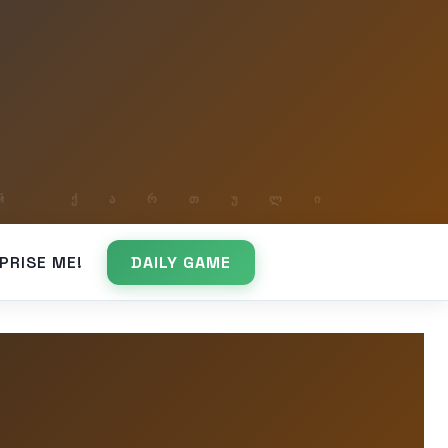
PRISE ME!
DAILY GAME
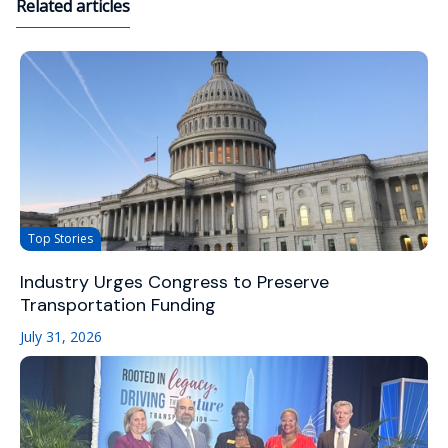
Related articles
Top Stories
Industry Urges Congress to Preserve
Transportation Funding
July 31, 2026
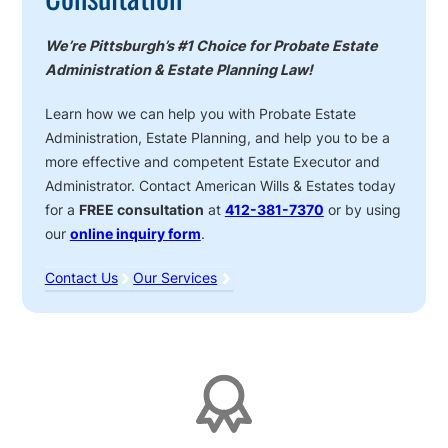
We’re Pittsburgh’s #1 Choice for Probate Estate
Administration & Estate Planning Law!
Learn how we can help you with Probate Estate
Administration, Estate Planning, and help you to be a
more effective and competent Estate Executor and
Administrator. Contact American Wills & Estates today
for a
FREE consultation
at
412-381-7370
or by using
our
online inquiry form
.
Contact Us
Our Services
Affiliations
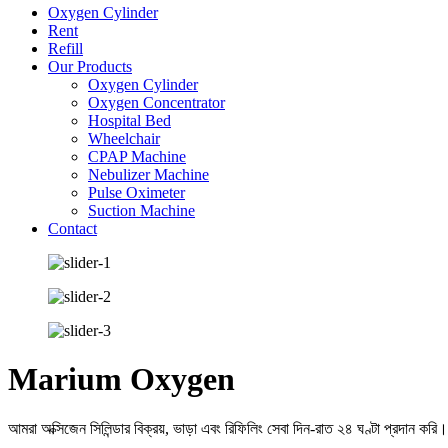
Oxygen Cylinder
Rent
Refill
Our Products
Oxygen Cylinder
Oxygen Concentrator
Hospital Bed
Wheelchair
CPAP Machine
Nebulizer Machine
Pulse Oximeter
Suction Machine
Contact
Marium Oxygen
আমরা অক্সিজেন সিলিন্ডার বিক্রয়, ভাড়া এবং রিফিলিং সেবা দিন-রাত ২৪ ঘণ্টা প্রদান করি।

—————

● EXERCISE INSTRUCTIONS:
Please let your answer be exactly the lines from the one holding "Oxygen Concentrator" through the last line of the entries above, both ends included.

● ANSWER TO THIS EXERCISE:
Oxygen Concentrator
Hospital Bed
Wheelchair
CPAP Machine
Nebulizer Machine
Pulse Oximeter
Suction Machine
Contact
Marium Oxygen
আমরা অক্সিজেন সিলিন্ডার বিক্রয়, ভাড়া এবং রিফিলিং সেবা দিন-রাত ২৪ ঘণ্টা প্রদান করি।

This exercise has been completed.